#### [ASSIGNED TASK]
In the entries below, every line with the string "they" is to be reported.

#### [AVAILABLE DATA]
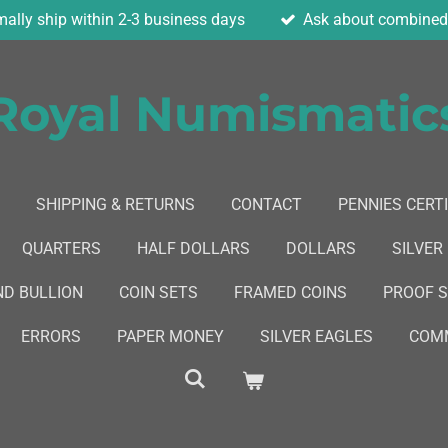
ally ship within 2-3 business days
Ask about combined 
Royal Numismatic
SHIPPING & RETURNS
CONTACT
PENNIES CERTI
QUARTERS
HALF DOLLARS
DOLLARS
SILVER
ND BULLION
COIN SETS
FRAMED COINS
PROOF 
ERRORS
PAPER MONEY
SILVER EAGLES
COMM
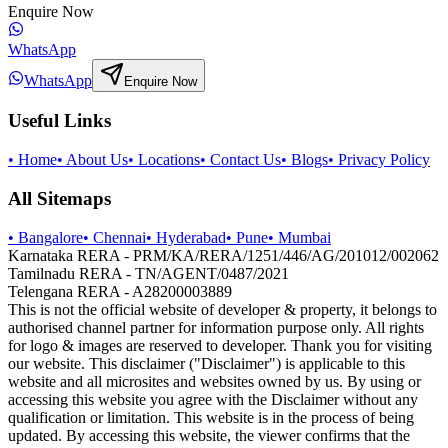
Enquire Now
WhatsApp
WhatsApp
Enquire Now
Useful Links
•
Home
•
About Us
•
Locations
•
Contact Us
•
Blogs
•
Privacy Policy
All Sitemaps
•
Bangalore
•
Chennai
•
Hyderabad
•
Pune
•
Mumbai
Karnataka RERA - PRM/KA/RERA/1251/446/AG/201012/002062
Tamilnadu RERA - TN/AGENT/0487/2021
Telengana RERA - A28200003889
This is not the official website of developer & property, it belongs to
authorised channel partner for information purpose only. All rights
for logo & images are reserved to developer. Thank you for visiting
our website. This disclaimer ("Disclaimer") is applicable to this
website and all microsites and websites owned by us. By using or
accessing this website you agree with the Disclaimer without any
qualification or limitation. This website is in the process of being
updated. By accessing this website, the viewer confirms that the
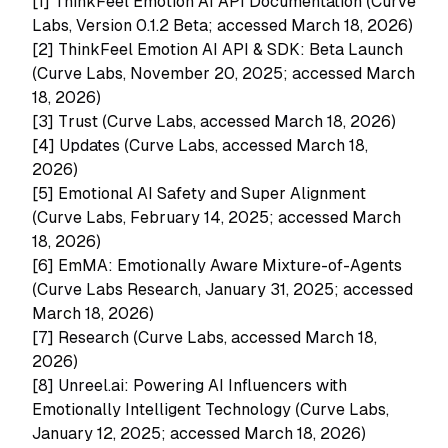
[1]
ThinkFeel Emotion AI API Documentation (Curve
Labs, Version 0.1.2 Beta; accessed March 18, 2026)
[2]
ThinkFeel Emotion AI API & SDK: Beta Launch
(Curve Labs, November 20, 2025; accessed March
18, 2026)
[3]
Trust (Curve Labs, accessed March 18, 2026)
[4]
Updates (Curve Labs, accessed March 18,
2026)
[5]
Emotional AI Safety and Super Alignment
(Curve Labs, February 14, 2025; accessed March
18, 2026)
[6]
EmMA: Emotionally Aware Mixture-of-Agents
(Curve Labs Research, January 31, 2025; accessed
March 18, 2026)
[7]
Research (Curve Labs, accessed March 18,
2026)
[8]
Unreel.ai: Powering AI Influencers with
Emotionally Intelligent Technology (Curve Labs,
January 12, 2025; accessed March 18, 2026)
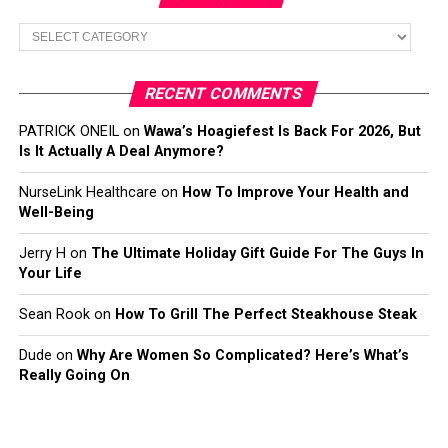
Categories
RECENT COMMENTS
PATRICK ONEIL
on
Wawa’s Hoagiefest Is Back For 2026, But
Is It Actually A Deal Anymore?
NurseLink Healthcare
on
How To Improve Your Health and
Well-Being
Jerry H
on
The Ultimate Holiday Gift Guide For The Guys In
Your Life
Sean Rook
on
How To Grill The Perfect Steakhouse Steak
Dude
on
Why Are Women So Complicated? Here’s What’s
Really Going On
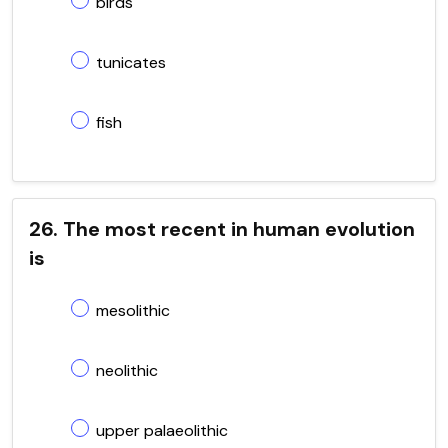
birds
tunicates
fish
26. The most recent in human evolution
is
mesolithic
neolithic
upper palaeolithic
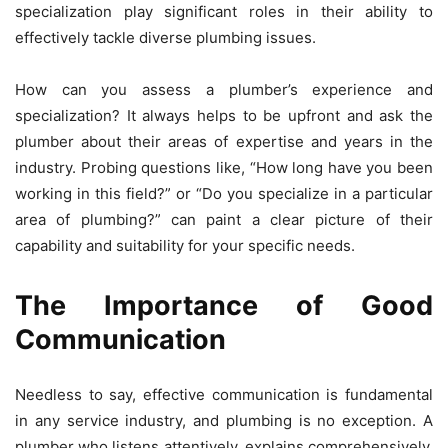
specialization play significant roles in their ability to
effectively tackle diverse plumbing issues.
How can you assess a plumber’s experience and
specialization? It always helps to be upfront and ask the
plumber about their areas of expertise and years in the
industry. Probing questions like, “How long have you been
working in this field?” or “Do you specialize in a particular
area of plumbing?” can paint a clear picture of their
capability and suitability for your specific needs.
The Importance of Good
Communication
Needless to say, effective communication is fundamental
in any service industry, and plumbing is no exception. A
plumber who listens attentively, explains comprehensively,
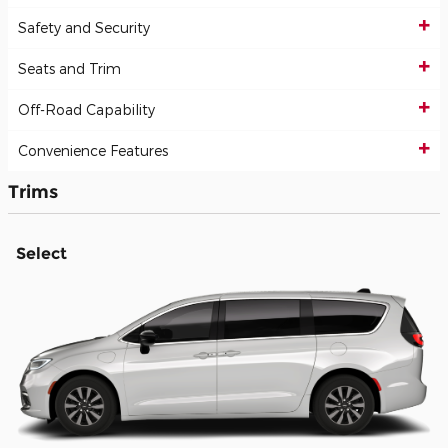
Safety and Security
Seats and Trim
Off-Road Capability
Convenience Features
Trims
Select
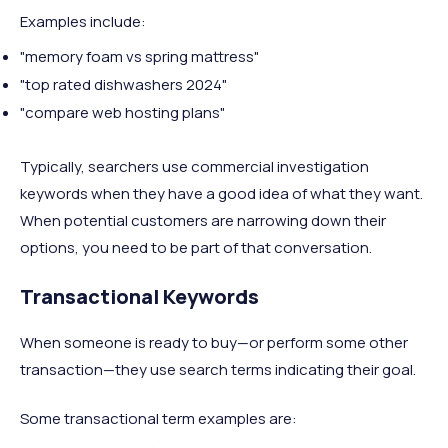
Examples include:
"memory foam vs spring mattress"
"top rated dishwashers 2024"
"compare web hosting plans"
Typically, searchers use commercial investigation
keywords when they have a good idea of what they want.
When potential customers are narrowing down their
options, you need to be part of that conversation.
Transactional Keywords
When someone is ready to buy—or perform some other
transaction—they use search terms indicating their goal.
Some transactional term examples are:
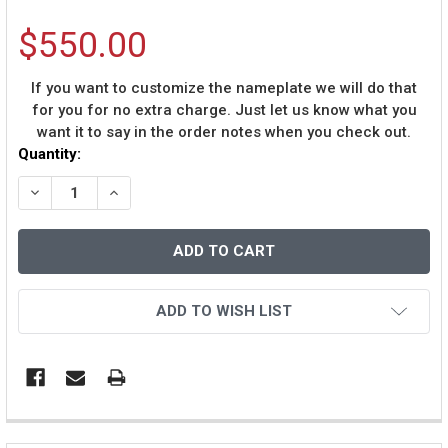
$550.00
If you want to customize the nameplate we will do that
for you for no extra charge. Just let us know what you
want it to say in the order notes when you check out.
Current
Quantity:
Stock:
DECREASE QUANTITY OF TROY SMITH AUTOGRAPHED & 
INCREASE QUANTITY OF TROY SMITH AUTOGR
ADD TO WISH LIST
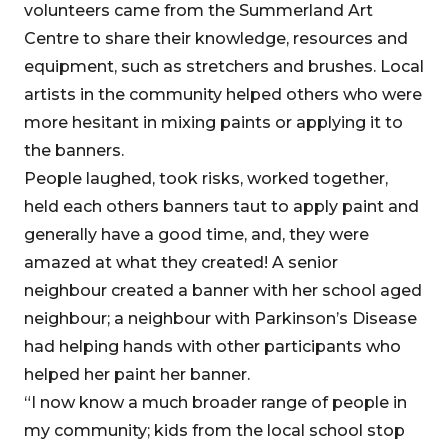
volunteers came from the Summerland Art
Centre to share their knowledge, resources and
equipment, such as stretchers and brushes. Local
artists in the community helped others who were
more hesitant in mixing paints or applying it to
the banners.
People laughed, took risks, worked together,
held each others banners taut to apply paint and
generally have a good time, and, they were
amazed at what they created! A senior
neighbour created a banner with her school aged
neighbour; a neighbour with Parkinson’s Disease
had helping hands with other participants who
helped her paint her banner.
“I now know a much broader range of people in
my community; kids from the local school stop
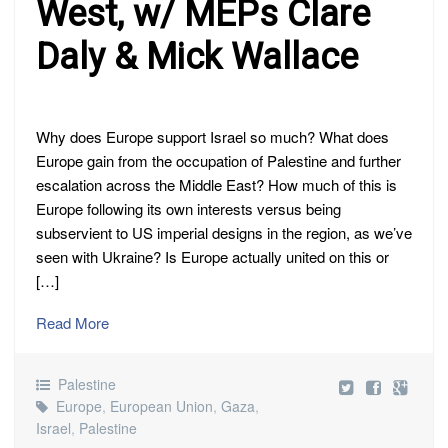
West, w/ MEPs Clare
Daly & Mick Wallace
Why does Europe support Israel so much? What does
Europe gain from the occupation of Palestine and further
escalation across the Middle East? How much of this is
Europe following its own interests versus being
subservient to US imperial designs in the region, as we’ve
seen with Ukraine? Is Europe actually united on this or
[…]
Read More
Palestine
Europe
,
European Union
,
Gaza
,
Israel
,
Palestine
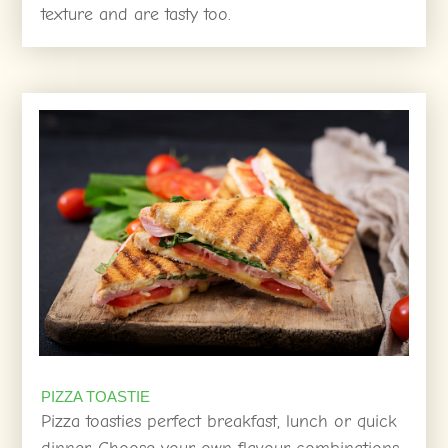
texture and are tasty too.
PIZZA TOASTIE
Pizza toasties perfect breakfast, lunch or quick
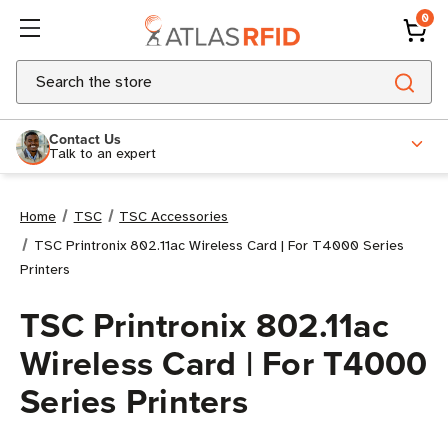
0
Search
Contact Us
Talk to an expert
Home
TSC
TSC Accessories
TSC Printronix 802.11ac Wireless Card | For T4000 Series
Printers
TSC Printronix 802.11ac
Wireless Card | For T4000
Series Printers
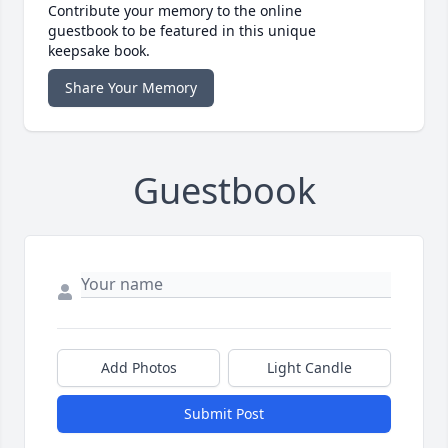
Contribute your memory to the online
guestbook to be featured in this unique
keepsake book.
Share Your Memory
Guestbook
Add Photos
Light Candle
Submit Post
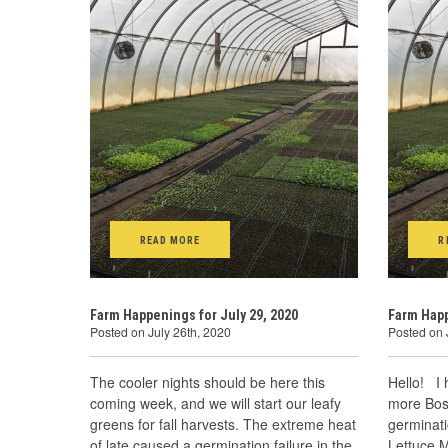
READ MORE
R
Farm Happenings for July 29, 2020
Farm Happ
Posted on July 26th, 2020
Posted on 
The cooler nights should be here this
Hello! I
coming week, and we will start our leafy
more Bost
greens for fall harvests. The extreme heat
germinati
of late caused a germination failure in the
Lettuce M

#### [FINISHED EXERCISE]
keywords when they have a good idea of what they want.
transaction—they use search terms indicating their goal.
generally have a good time, and, they were
amazed at what they created! A senior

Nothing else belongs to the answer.